START Dataset excerpts

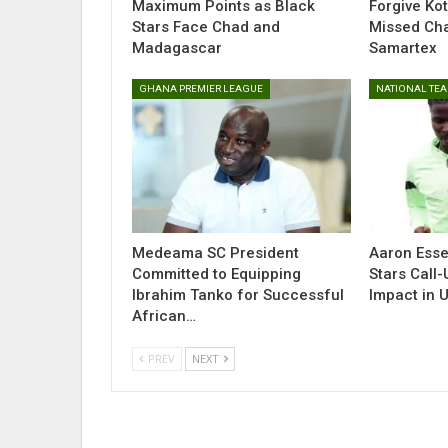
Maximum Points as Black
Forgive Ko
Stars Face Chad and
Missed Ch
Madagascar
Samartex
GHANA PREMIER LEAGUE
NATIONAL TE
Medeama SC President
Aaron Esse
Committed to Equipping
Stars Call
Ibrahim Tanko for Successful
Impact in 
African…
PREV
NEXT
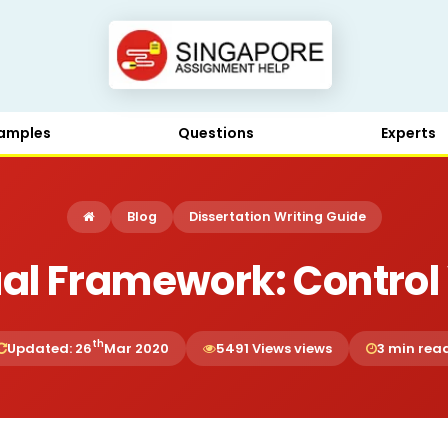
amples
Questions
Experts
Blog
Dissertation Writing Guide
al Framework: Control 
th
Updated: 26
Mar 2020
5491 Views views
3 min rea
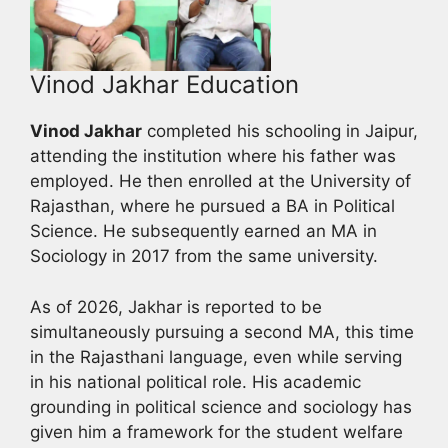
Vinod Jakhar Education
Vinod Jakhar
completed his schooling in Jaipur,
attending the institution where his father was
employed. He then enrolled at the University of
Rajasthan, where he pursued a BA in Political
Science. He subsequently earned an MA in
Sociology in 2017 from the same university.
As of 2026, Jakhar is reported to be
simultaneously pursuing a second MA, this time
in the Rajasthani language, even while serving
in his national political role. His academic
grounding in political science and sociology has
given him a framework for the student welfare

END Dataset excerpts
START Dataset excerpts

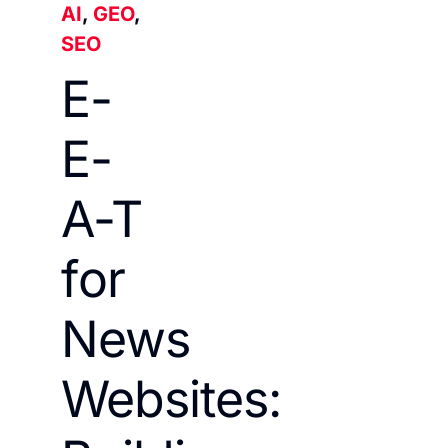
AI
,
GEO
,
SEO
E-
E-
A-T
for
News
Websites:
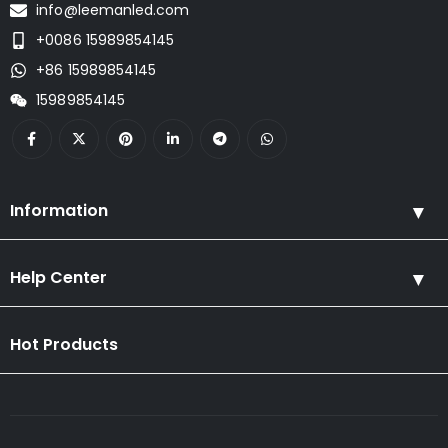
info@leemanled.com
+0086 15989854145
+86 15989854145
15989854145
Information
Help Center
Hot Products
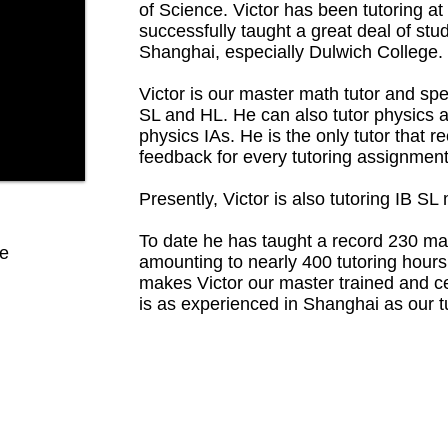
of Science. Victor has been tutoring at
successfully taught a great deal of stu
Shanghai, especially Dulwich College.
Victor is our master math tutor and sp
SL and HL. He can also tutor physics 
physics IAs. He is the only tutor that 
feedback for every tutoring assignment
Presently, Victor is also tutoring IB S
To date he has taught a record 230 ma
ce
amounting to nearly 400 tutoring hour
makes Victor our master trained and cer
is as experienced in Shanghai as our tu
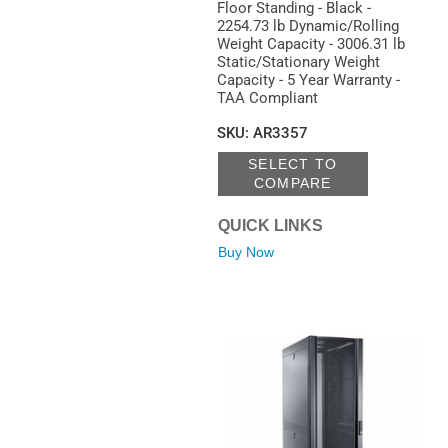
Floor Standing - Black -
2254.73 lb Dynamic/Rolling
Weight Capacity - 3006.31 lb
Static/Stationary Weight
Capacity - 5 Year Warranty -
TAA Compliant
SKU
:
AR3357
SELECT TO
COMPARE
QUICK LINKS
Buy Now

END Dataset excerpts

> **Exercise brief**
In the entries above, find the line with "Maximum Points as Black" and the line with "given him a framework for the student welfare". Write out exactly those two lines and every line between them, pictures excluded.

> **Answer box**
Maximum Points as Black
Forgive Ko
Stars Face Chad and
Missed Ch
Madagascar
Samartex
GHANA PREMIER LEAGUE
NATIONAL TE
Medeama SC President
Aaron Esse
Committed to Equipping
Stars Call
Ibrahim Tanko for Successful
Impact in 
African…
PREV
NEXT
amples
Questions
Experts
Blog
Dissertation Writing Guide
al Framework: Control 
th
Updated: 26
Mar 2020
5491 Views views
3 min rea
Vinod Jakhar Education
Vinod Jakhar
completed his schooling in Jaipur,
attending the institution where his father was
employed. He then enrolled at the University of
Rajasthan, where he pursued a BA in Political
Science. He subsequently earned an MA in
Sociology in 2017 from the same university.
As of 2026, Jakhar is reported to be
simultaneously pursuing a second MA, this time
in the Rajasthani language, even while serving
in his national political role. His academic
grounding in political science and sociology has
given him a framework for the student welfare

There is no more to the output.